(Stored records)
..............................

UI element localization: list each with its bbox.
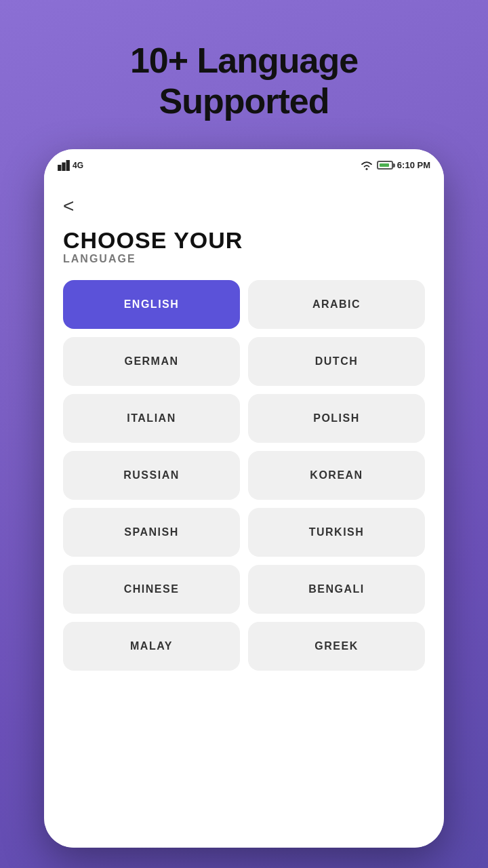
phone-frame: 4G 6:10 PM < CHOOSE YOUR LANGUAGE ENGLIS… bbox=[44, 149, 444, 848]
battery-fill bbox=[380, 163, 389, 167]
lang-btn-arabic[interactable]: ARABIC bbox=[248, 280, 425, 329]
language-grid: ENGLISHARABICGERMANDUTCHITALIANPOLISHRUS… bbox=[63, 280, 425, 671]
back-button[interactable]: < bbox=[63, 195, 74, 217]
phone-content: < CHOOSE YOUR LANGUAGE ENGLISHARABICGERM… bbox=[44, 182, 444, 848]
wifi-icon bbox=[361, 161, 373, 170]
lang-btn-polish[interactable]: POLISH bbox=[248, 394, 425, 443]
lang-btn-russian[interactable]: RUSSIAN bbox=[63, 451, 240, 500]
svg-marker-0 bbox=[58, 165, 61, 171]
signal-icon bbox=[58, 160, 70, 171]
status-bar: 4G 6:10 PM bbox=[44, 149, 444, 182]
header-line2: Supported bbox=[159, 81, 329, 121]
status-right: 6:10 PM bbox=[361, 160, 430, 170]
lang-btn-dutch[interactable]: DUTCH bbox=[248, 337, 425, 386]
page-title-sub: LANGUAGE bbox=[63, 253, 425, 265]
app-header: 10+ Language Supported bbox=[130, 41, 358, 122]
svg-marker-2 bbox=[66, 160, 70, 171]
lang-btn-bengali[interactable]: BENGALI bbox=[248, 565, 425, 614]
page-title-main: CHOOSE YOUR bbox=[63, 228, 425, 253]
svg-marker-1 bbox=[62, 162, 65, 170]
time-display: 6:10 PM bbox=[397, 160, 430, 170]
lang-btn-korean[interactable]: KOREAN bbox=[248, 451, 425, 500]
signal-label: 4G bbox=[73, 161, 83, 170]
lang-btn-turkish[interactable]: TURKISH bbox=[248, 508, 425, 557]
svg-point-3 bbox=[366, 168, 368, 170]
lang-btn-english[interactable]: ENGLISH bbox=[63, 280, 240, 329]
status-left: 4G bbox=[58, 160, 83, 171]
lang-btn-italian[interactable]: ITALIAN bbox=[63, 394, 240, 443]
lang-btn-german[interactable]: GERMAN bbox=[63, 337, 240, 386]
lang-btn-malay[interactable]: MALAY bbox=[63, 622, 240, 671]
lang-btn-spanish[interactable]: SPANISH bbox=[63, 508, 240, 557]
header-line1: 10+ Language bbox=[130, 41, 358, 80]
lang-btn-chinese[interactable]: CHINESE bbox=[63, 565, 240, 614]
battery-icon bbox=[377, 161, 393, 170]
lang-btn-greek[interactable]: GREEK bbox=[248, 622, 425, 671]
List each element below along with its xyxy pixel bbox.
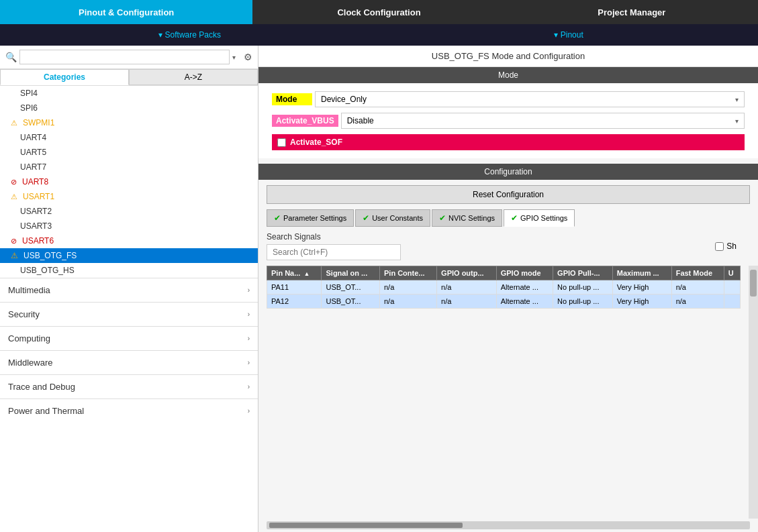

..............................

> **What is needed**
Exclude the pictures. Write out the remaining data exactly.

> **Answer box**
UI element localization: list each with its bbox.
phone-frame: 4G 6:10 PM < CHOOSE YOUR LANGUAGE ENGLIS… bbox=[44, 149, 444, 848]
battery-fill bbox=[380, 163, 389, 167]
lang-btn-arabic[interactable]: ARABIC bbox=[248, 280, 425, 329]
language-grid: ENGLISHARABICGERMANDUTCHITALIANPOLISHRUS… bbox=[63, 280, 425, 671]
back-button[interactable]: < bbox=[63, 195, 74, 217]
phone-content: < CHOOSE YOUR LANGUAGE ENGLISHARABICGERM… bbox=[44, 182, 444, 848]
wifi-icon bbox=[361, 161, 373, 170]
lang-btn-polish[interactable]: POLISH bbox=[248, 394, 425, 443]
lang-btn-russian[interactable]: RUSSIAN bbox=[63, 451, 240, 500]
svg-marker-0 bbox=[58, 165, 61, 171]
signal-icon bbox=[58, 160, 70, 171]
status-bar: 4G 6:10 PM bbox=[44, 149, 444, 182]
header-line2: Supported bbox=[159, 81, 329, 121]
status-right: 6:10 PM bbox=[361, 160, 430, 170]
lang-btn-dutch[interactable]: DUTCH bbox=[248, 337, 425, 386]
page-title-sub: LANGUAGE bbox=[63, 253, 425, 265]
app-header: 10+ Language Supported bbox=[130, 41, 358, 122]
svg-marker-2 bbox=[66, 160, 70, 171]
lang-btn-bengali[interactable]: BENGALI bbox=[248, 565, 425, 614]
page-title-main: CHOOSE YOUR bbox=[63, 228, 425, 253]
svg-marker-1 bbox=[62, 162, 65, 170]
time-display: 6:10 PM bbox=[397, 160, 430, 170]
lang-btn-korean[interactable]: KOREAN bbox=[248, 451, 425, 500]
signal-label: 4G bbox=[73, 161, 83, 170]
lang-btn-turkish[interactable]: TURKISH bbox=[248, 508, 425, 557]
svg-point-3 bbox=[366, 168, 368, 170]
lang-btn-english[interactable]: ENGLISH bbox=[63, 280, 240, 329]
status-left: 4G bbox=[58, 160, 83, 171]
lang-btn-italian[interactable]: ITALIAN bbox=[63, 394, 240, 443]
lang-btn-german[interactable]: GERMAN bbox=[63, 337, 240, 386]
lang-btn-malay[interactable]: MALAY bbox=[63, 622, 240, 671]
lang-btn-spanish[interactable]: SPANISH bbox=[63, 508, 240, 557]
header-line1: 10+ Language bbox=[130, 41, 358, 80]
lang-btn-chinese[interactable]: CHINESE bbox=[63, 565, 240, 614]
battery-icon bbox=[377, 161, 393, 170]
lang-btn-greek[interactable]: GREEK bbox=[248, 622, 425, 671]
List each element below along with its xyxy pixel bbox.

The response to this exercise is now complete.